Exercise aim: In the records below, find the line with "The Burke Library" and repeat exactly every line from it through the line with "Specialty Matrix". Pictures stay out.

START Source records

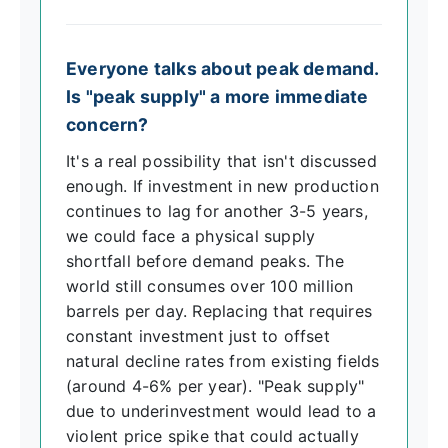
Everyone talks about peak demand.
Is "peak supply" a more immediate
concern?
It's a real possibility that isn't discussed
enough. If investment in new production
continues to lag for another 3-5 years,
we could face a physical supply
shortfall before demand peaks. The
world still consumes over 100 million
barrels per day. Replacing that requires
constant investment just to offset
natural decline rates from existing fields
(around 4-6% per year). "Peak supply"
due to underinvestment would lead to a
violent price spike that could actually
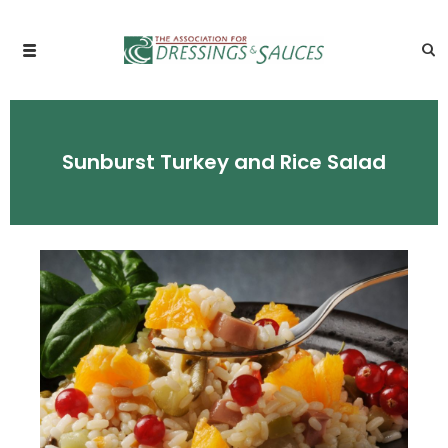
Sunburst Turkey and Rice Salad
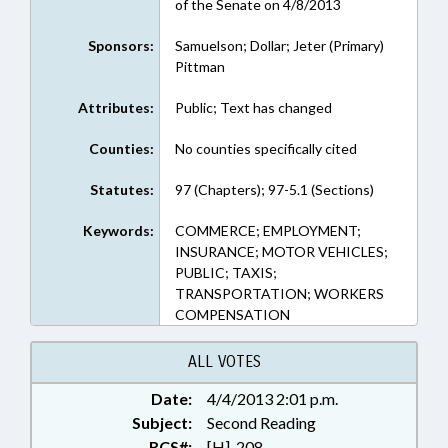
of the Senate on 4/8/2013
Sponsors:
Samuelson; Dollar; Jeter (Primary)
Pittman
Attributes:
Public; Text has changed
Counties:
No counties specifically cited
Statutes:
97 (Chapters); 97-5.1 (Sections)
Keywords:
COMMERCE; EMPLOYMENT;
INSURANCE; MOTOR VEHICLES;
PUBLIC; TAXIS;
TRANSPORTATION; WORKERS
COMPENSATION
ALL VOTES
Date:
4/4/2013 2:01 p.m.
Subject:
Second Reading
RCS#:
[H]-208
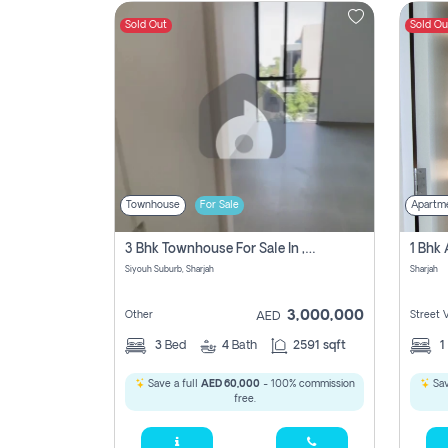
Sold Out
Sold Ou
Contact
Us
Townhouse
For Sale
Apartm
3 Bhk Townhouse For Sale In , Sharjah
Siyouh Suburb, Sharjah
Sharjah
3,000,000
Other
Street 
AED
3
Bed
4
Bath
2591 sqft
1
Save a full
AED 60,000
- 100% commission
Sav
free.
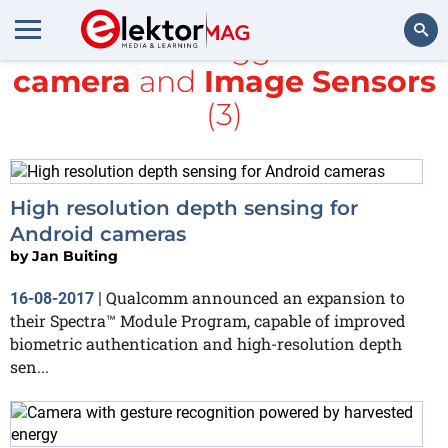
All items tagged with
camera
and
Image Sensors
Search
(3)
High resolution depth sensing for
Android cameras
by
Jan Buiting
Qualcomm announced an expansion to
16-08-2017
|
their Spectra™ Module Program, capable of improved
biometric authentication and high-resolution depth
sen...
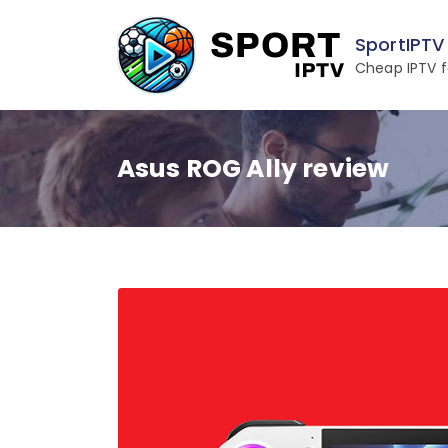
Skip
to
SportIPTV
content
Cheap IPTV f
Asus ROG Ally review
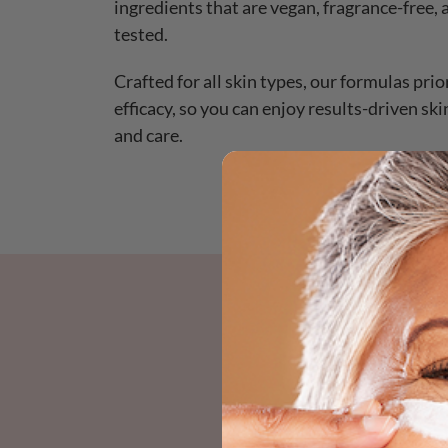
ingredients that are vegan, fragrance-free,
tested.
Crafted for all skin types, our formulas prio
efficacy, so you can enjoy results-driven sk
and care.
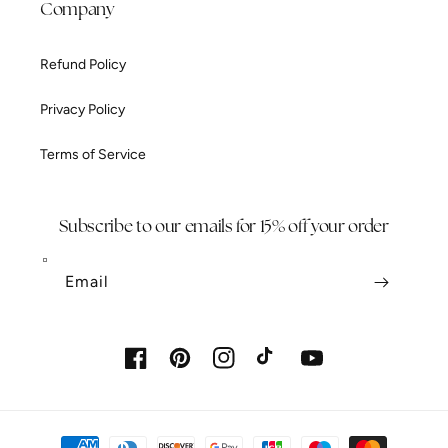
Company
Refund Policy
Privacy Policy
Terms of Service
Subscribe to our emails for 15% off your order
Email
Facebook
Pinterest
Instagram
TikTok
YouTube
Payment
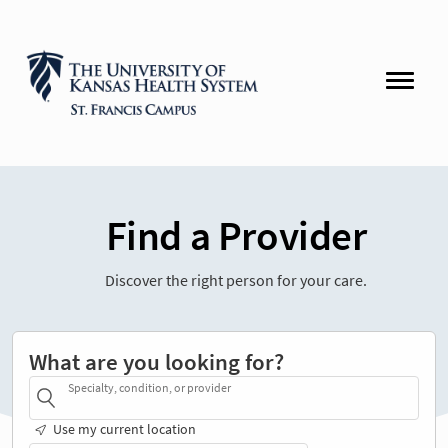
Find a Provider
Discover the right person for your care.
What are you looking for?
Specialty, condition, or provider
Use my current location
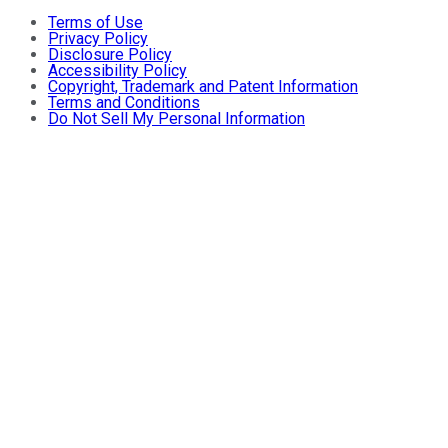
Terms of Use
Privacy Policy
Disclosure Policy
Accessibility Policy
Copyright, Trademark and Patent Information
Terms and Conditions
Do Not Sell My Personal Information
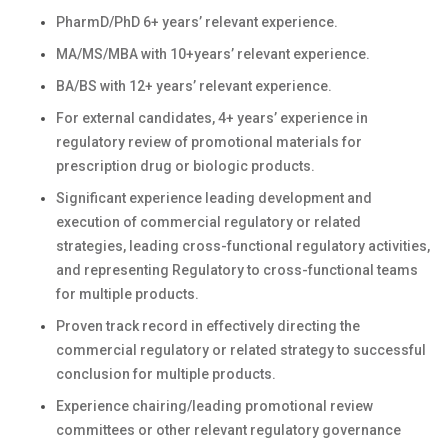
PharmD/PhD 6+ years’ relevant experience.
MA/MS/MBA with 10+years’ relevant experience.
BA/BS with 12+ years’ relevant experience.
For external candidates, 4+ years’ experience in
regulatory review of promotional materials for
prescription drug or biologic products.
Significant experience leading development and
execution of commercial regulatory or related
strategies, leading cross-functional regulatory activities,
and representing Regulatory to cross-functional teams
for multiple products.
Proven track record in effectively directing the
commercial regulatory or related strategy to successful
conclusion for multiple products.
Experience chairing/leading promotional review
committees or other relevant regulatory governance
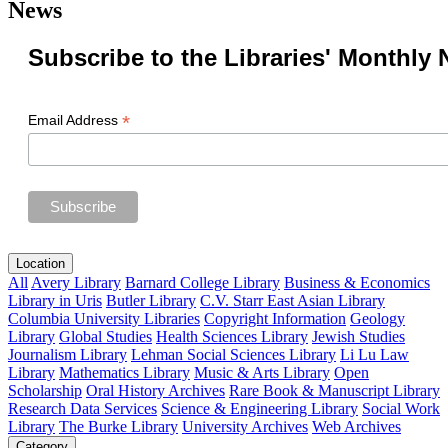
News
Subscribe to the Libraries' Monthly 
*
Email Address
Location
All
Avery Library
Barnard College Library
Business & Economics
Library in Uris
Butler Library
C.V. Starr East Asian Library
Columbia University Libraries
Copyright Information
Geology
Library
Global Studies
Health Sciences Library
Jewish Studies
Journalism Library
Lehman Social Sciences Library
Li Lu Law
Library
Mathematics Library
Music & Arts Library
Open
Scholarship
Oral History Archives
Rare Book & Manuscript Library
Research Data Services
Science & Engineering Library
Social Work
Library
The Burke Library
University Archives
Web Archives
Category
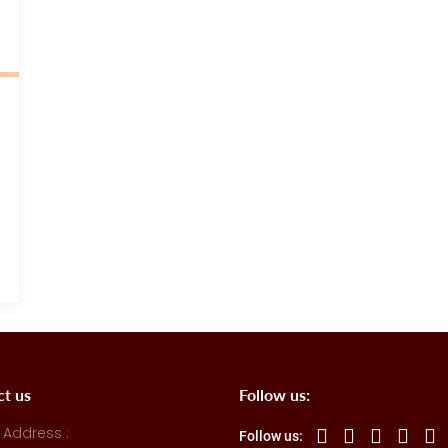
ct us
Follow us:
 Address :
Follow us:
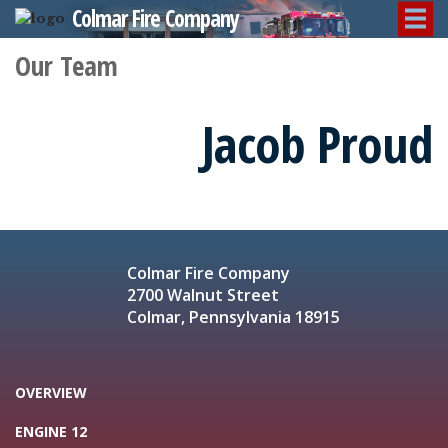
Colmar Fire Company
Our Team
Jacob Proud
Colmar Fire Company
2700 Walnut Street
Colmar, Pennsylvania 18915
OVERVIEW
ENGINE 12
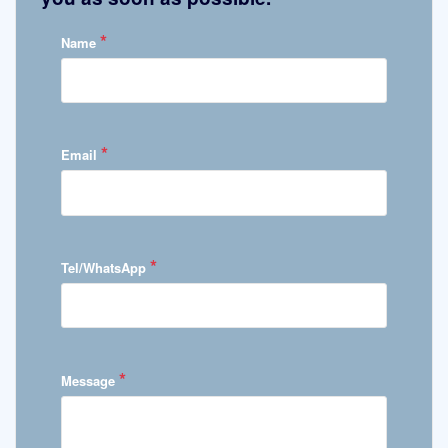
*
Name
*
Email
*
Tel/WhatsApp
*
Message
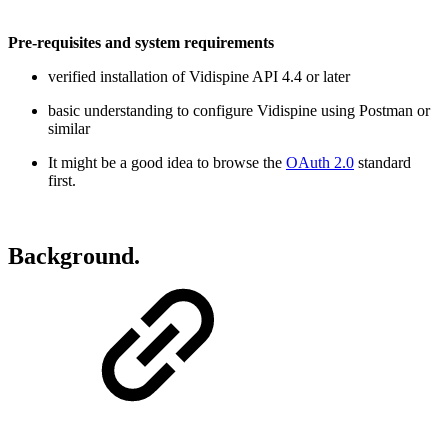
Pre-requisites and system requirements
verified installation of Vidispine API 4.4 or later
basic understanding to configure Vidispine using Postman or
similar
It might be a good idea to browse the
OAuth 2.0
standard
first.
Background.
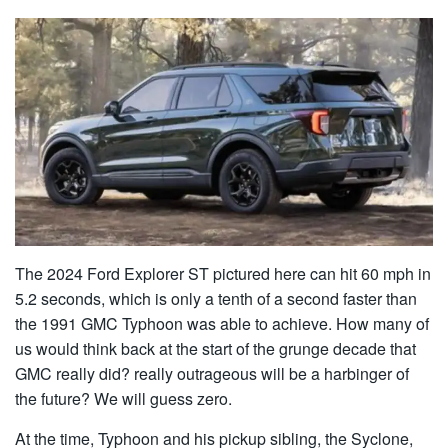
The 2024 Ford Explorer ST pictured here can hit 60 mph in
5.2 seconds, which is only a tenth of a second faster than
the 1991 GMC Typhoon was able to achieve. How many of
us would think back at the start of the grunge decade that
GMC really did? really outrageous will be a harbinger of
the future? We will guess zero.
At the time, Typhoon and his pickup sibling, the Syclone,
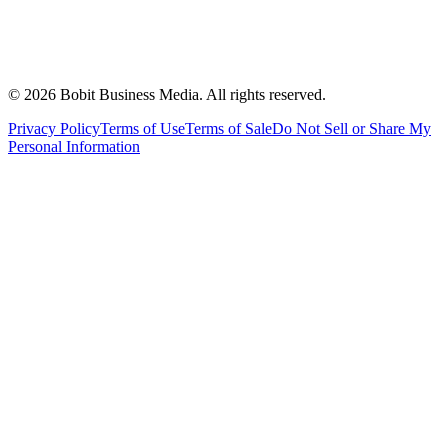
©
2026
Bobit Business Media. All rights reserved.
Privacy Policy
Terms of Use
Terms of Sale
Do Not Sell or Share My
Personal Information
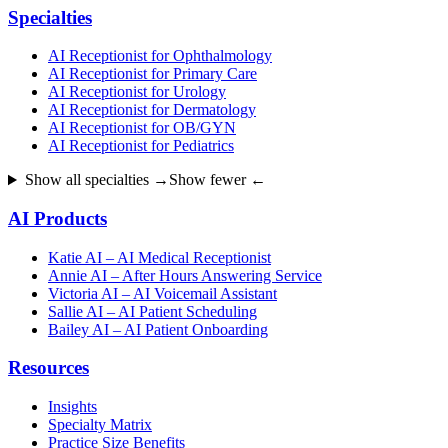
Specialties
AI Receptionist for Ophthalmology
AI Receptionist for Primary Care
AI Receptionist for Urology
AI Receptionist for Dermatology
AI Receptionist for OB/GYN
AI Receptionist for Pediatrics
Show all specialties →
Show fewer ←
AI Products
Katie AI – AI Medical Receptionist
Annie AI – After Hours Answering Service
Victoria AI – AI Voicemail Assistant
Sallie AI – AI Patient Scheduling
Bailey AI – AI Patient Onboarding
Resources
Insights
Specialty Matrix
Practice Size Benefits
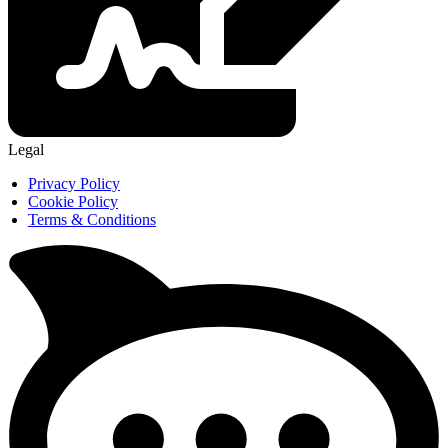
Legal
Privacy Policy
Cookie Policy
Terms & Conditions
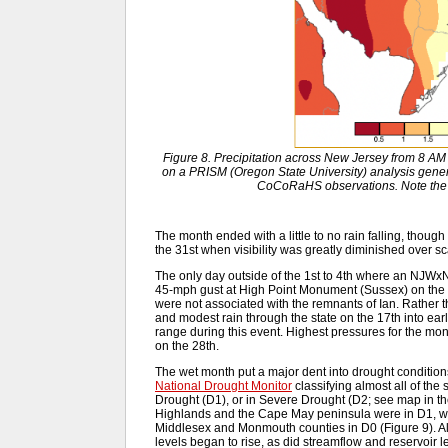
Figure 8. Precipitation across New Jersey from 8 A
on a PRISM (Oregon State University) analysis gen
CoCoRaHS observations. Note the 
The month ended with a little to no rain falling, thoug
the 31st when visibility was greatly diminished over sca
The only day outside of the 1st to 4th where an NJWx
45-mph gust at High Point Monument (Sussex) on the 
were not associated with the remnants of Ian. Rather t
and modest rain through the state on the 17th into ear
range during this event. Highest pressures for the mo
on the 28th.
The wet month put a major dent into drought condition
National Drought Monitor
classifying almost all of the
Drought (D1), or in Severe Drought (D2; see map in t
Highlands and the Cape May peninsula were in D1, wit
Middlesex and Monmouth counties in D0 (Figure 9). Alo
levels began to rise, as did streamflow and reservoir l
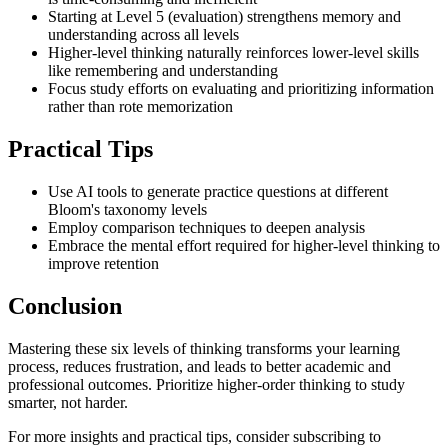
Starting at Level 5 (evaluation) strengthens memory and
understanding across all levels
Higher-level thinking naturally reinforces lower-level skills
like remembering and understanding
Focus study efforts on evaluating and prioritizing information
rather than rote memorization
Practical Tips
Use AI tools to generate practice questions at different
Bloom's taxonomy levels
Employ comparison techniques to deepen analysis
Embrace the mental effort required for higher-level thinking to
improve retention
Conclusion
Mastering these six levels of thinking transforms your learning
process, reduces frustration, and leads to better academic and
professional outcomes. Prioritize higher-order thinking to study
smarter, not harder.
For more insights and practical tips, consider subscribing to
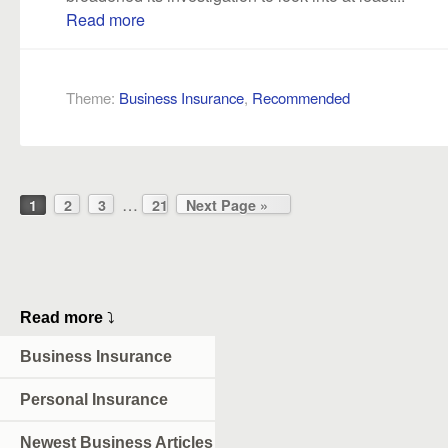
Read more
Theme:
Business Insurance
,
Recommended
…
1
2
3
21
Next Page »
Read more
⤵
Business Insurance
Personal Insurance
Newest Business Articles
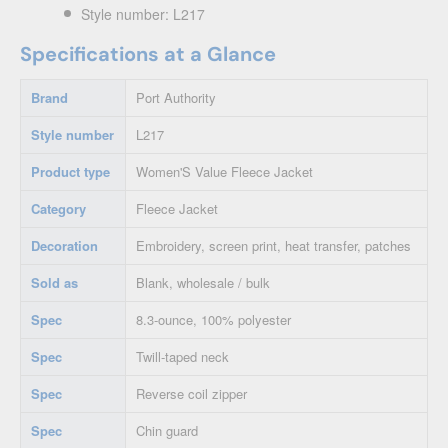
Style number: L217
Specifications at a Glance
Brand
Port Authority
Style number
L217
Product type
Women'S Value Fleece Jacket
Category
Fleece Jacket
Decoration
Embroidery, screen print, heat transfer, patches
Sold as
Blank, wholesale / bulk
Spec
8.3-ounce, 100% polyester
Spec
Twill-taped neck
Spec
Reverse coil zipper
Spec
Chin guard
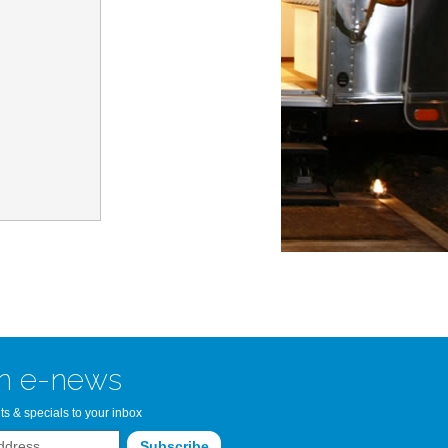
n Bay Airstream
read more >>
n e-news
ts & specials to your inbox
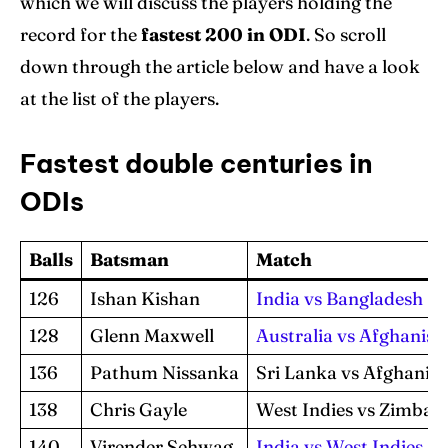
which we will discuss the players holding the
record for the
fastest 200 in ODI
. So scroll
down through the article below and have a look
at the list of the players.
Fastest double centuries in
ODIs
Balls
Batsman
Match
126
Ishan Kishan
India vs Bangladesh
128
Glenn Maxwell
Australia vs Afghanist
136
Pathum Nissanka
Sri Lanka vs Afghanis
138
Chris Gayle
West Indies vs Zimba
140
Virender Sehwag
India vs West Indies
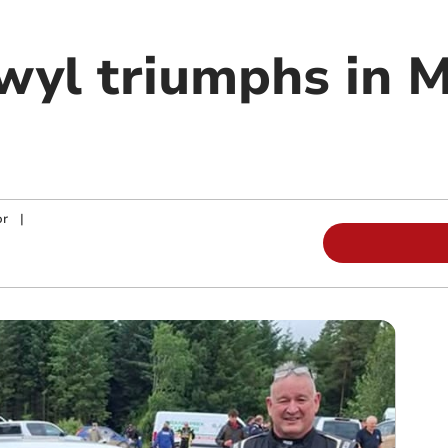
wyl triumphs in M
or
|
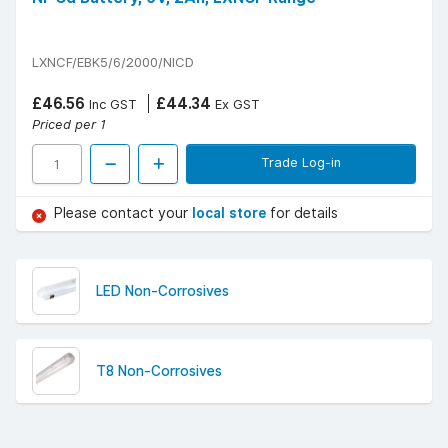
LXNCF/EBK5/6/2000/NICD
£46.56
£44.34
Inc GST
Ex GST
Priced per 1
Trade Log-in
Please contact your
local store
for details
LED Non-Corrosives
T8 Non-Corrosives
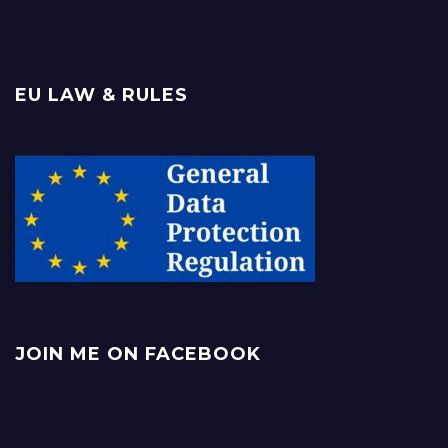
EU LAW & RULES
JOIN ME ON FACEBOOK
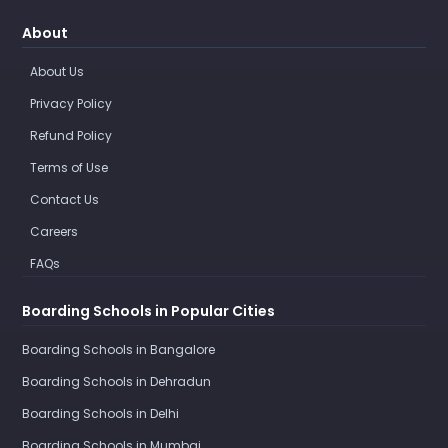
About
About Us
Privacy Policy
Refund Policy
Terms of Use
Contact Us
Careers
FAQs
Boarding Schools in Popular Cities
Boarding Schools in Bangalore
Boarding Schools in Dehradun
Boarding Schools in Delhi
Boarding Schools in Mumbai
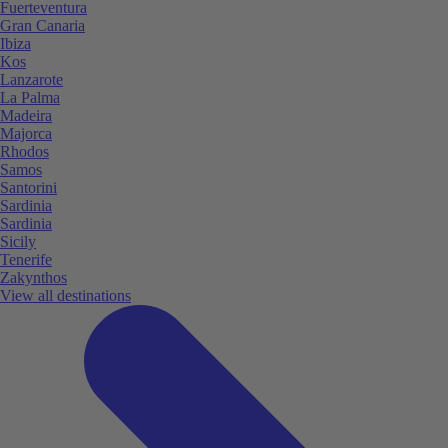
Fuerteventura
Gran Canaria
Ibiza
Kos
Lanzarote
La Palma
Madeira
Majorca
Rhodos
Samos
Santorini
Sardinia
Sardinia
Sicily
Tenerife
Zakynthos
View all destinations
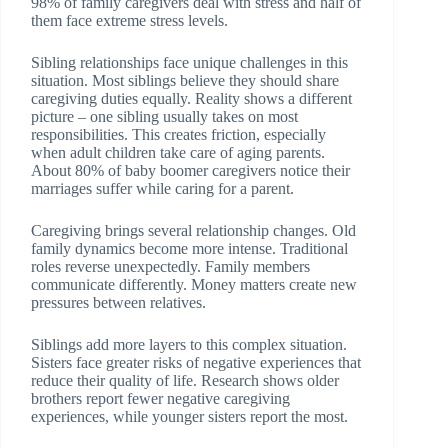
98% of family caregivers deal with stress and half of
them face extreme stress levels.
Sibling relationships face unique challenges in this
situation. Most siblings believe they should share
caregiving duties equally. Reality shows a different
picture – one sibling usually takes on most
responsibilities. This creates friction, especially
when adult children take care of aging parents.
About 80% of baby boomer caregivers notice their
marriages suffer while caring for a parent.
Caregiving brings several relationship changes. Old
family dynamics become more intense. Traditional
roles reverse unexpectedly. Family members
communicate differently. Money matters create new
pressures between relatives.
Siblings add more layers to this complex situation.
Sisters face greater risks of negative experiences that
reduce their quality of life. Research shows older
brothers report fewer negative caregiving
experiences, while younger sisters report the most.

END Source records

Solution for this exercise:
The Burke Library
University Archives
Web Archives
Category
ct us
Follow us:
 Address :
Follow us:
Colmar Fire Company
Our Team
Jacob Proud
Colmar Fire Company
2700 Walnut Street
Colmar, Pennsylvania 18915
OVERVIEW
ENGINE 12
*
Name
*
Email
*
Tel/WhatsApp
*
Message
Pre-requisites and system requirements
verified installation of Vidispine API 4.4 or later
basic understanding to configure Vidispine using Postman or
similar
It might be a good idea to browse the
OAuth 2.0
standard
first.
Background.
The 2024 Ford Explorer ST pictured here can hit 60 mph in
5.2 seconds, which is only a tenth of a second faster than
the 1991 GMC Typhoon was able to achieve. How many of
us would think back at the start of the grunge decade that
GMC really did? really outrageous will be a harbinger of
the future? We will guess zero.
At the time, Typhoon and his pickup sibling, the Syclone,
©
2026
Bobit Business Media. All rights reserved.
Privacy Policy
Terms of Use
Terms of Sale
Do Not Sell or Share My
Personal Information
Specialties
AI Receptionist for Ophthalmology
AI Receptionist for Primary Care
AI Receptionist for Urology
AI Receptionist for Dermatology
AI Receptionist for OB/GYN
AI Receptionist for Pediatrics
Show all specialties →
Show fewer ←
AI Products
Katie AI – AI Medical Receptionist
Annie AI – After Hours Answering Service
Victoria AI – AI Voicemail Assistant
Sallie AI – AI Patient Scheduling
Bailey AI – AI Patient Onboarding
Resources
Insights
Specialty Matrix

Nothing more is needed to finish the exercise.